Son
muchas las personas que de uno u otro modo nos han ayudado
en la planificación de este viaje. Algunas de ellas
lo han hecho pasivamente, simplemente prestándonos
su atención una y otra vez, dosificando su paciencia
ante nuestros continuos comentarios sobre algún aspecto
del viaje. A todos ellos les agradecemos el habernos aguantado.
Por
otro lado están los que o bien materialmente, o bien
con acertados consejos, han impulsado diversos aspectos del
proyecto. Espero poder recordar a todos en la siguiente lista
y no dejarme a nadie en el tintero.
Creo
que el primero que debe aparecer por justicia en esta lista
es Álvaro, la persona que nos consiguió
en Alemania la máquina en la que vamos a movernos por
el mundo, que desde el primer momento se entusiasmó
con nuestro viaje y que continúa ayudándonos
en muchos aspectos. Y ahora empezamos con la lista de agradecimientos:
A
Marcelo y Luisa, otros dos
viajeros "en activo", que en la actualidad andan
por algún lugar del mundo, por respondernos a todas
nuestras dudas, a Laura por sus sabios consejos
sobre cómo llevar una vida práctica y confortable
sobre ruedas ya que ella tiene experiencia en el asunto.
A Carlos el farmacéutico por elaborarnos
y prepararnos el botiquín para el viaje para que no
nos pongamos "malitos" por esas tierras inhóspitas.
Alos dos hermanos del taller SEYMA de la
Calle Segovia, por instalarnos el convertidor de corriente
y darnos también interesantes consejos.
A Enrique Jr. por ayudarnos en todo el aspecto
informático tan bien como él lo hace. A Marco
Polo como padre espiritual y pionero en esto de los
viajes. Ala gente del centro de vacunación
internacional, por atendernos concienzudamente. A
nuestro practicante en Pontones, Rafael,
por darnos los pinchazos (que no son pocos), que evitarán
contratiempos inoportunos.
A mis padres y a los de Silvia por muchas,
muchas cosas, incontables y muchas de ellas también
indefinibles. A mi padre en concreto por estar aprendiendo
como un titán internet para poder comunicarnos durante
el viaje. A José Antonio por sus puntuales
masajes que aunque a veces nos hacen polvo luego nos dejan
muy relajadillos. A María y Ricardo
por su invitación a Gmail (aún ni sabemos como
usaremos esa cuenta de correo tan inmensa) y por habernos
donado altruistamente una agenda electrónica que seguro
será muy útil durante el viaje.
A Adolfo, también conocido como moon
o nadie, aunque certifico que es alguien (y vaya alguien),
por habernos ayudado para pillar la idea de cómo se
hace esta web pero sobre todo por ser uno de los más
firmes candidatos para venirnos a visitar durante el periplo.
A Manu por la ropa militar, jersey, camiseta,
chupa, etc...., que está siendo muy bien usada.
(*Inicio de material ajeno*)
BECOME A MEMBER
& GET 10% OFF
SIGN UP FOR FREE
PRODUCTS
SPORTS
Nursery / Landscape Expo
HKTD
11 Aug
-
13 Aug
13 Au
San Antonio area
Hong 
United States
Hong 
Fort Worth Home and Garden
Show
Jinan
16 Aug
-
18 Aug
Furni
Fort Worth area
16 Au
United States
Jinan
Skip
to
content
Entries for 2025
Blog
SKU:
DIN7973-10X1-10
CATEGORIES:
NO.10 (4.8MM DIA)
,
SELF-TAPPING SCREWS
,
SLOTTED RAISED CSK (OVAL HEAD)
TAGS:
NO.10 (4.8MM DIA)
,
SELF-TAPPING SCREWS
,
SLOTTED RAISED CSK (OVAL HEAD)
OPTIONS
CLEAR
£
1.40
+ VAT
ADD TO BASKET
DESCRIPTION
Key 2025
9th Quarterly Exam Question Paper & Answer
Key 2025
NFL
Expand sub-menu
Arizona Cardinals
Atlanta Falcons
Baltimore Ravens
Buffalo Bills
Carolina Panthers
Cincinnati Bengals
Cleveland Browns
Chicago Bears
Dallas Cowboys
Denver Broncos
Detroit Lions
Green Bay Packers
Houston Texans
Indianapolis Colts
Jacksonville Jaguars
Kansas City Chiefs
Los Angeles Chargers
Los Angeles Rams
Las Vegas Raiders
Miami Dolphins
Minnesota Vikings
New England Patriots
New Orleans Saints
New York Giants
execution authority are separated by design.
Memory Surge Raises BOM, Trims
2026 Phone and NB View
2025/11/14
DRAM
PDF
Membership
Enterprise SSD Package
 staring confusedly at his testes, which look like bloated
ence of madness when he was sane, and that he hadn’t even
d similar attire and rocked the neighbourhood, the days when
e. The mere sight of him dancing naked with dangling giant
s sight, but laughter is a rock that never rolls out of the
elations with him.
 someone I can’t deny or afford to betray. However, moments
A Rafilla
y al señor Pascual por proporcionarnos la
cámara digital y múltiples kits de la misma,
así como unos prismáticos muy guapos, que ya
nos han permitido ver unos buitres en Burgos (ya caerá
más vino y más queso Rafa).
A los compañeros de trabajo
de Silvia por toda la ropa y artilugios de montaña.
A Sergio (el mejor coordinador) por darme
tanto cuartelillo en el trabajo y por conseguirme material
informático a muy buen precio, y por la invitación
a su boda. A Juanto por abastecernos de aceite
de oliva del bueno por una larga temporada. A la gente de
Cobra4x4 por echarnos varios cables en todo
lo referente a mejorar la furgoneta.
A
mis compañeros por la chupa tan guapa
que me pillaron y por las risas (y sufrimientos) que hemos
pasado durante el 2004. Al Paquito por intentar,
(ha debido de ser frustrante para él) transmitirme
sus conocimientos en Photoshop, pero es que el programa tiene
telita.
A la princesa Ana por contar nuestra aventura
a Pun y pasarla a una tira cómica, que por supuesto,
tendrá su espacio de privilegio aquí. A Jorge
por la tarjeta de televisión, con la que se amasarán
miles de programas de televisión y noticiarios extranjeros
que probablemente nunca serán vistos (¡¡cuando
aprenderemos a focalizar!!). A Juanqui por
conseguirnos un dueño para Tigre. A Vampi
por ayudarnos para elegir la ropa de montaña más
adecuada, aunque no nos ha hecho un logo el muy perro, pero
bueno, se lo perdono por que curra mucho.
A
los eficientes mecánicos de Volkswagen en Karlsruhe,
Alemania, que nos arreglaron enseguida nuestra pertrecha nevera.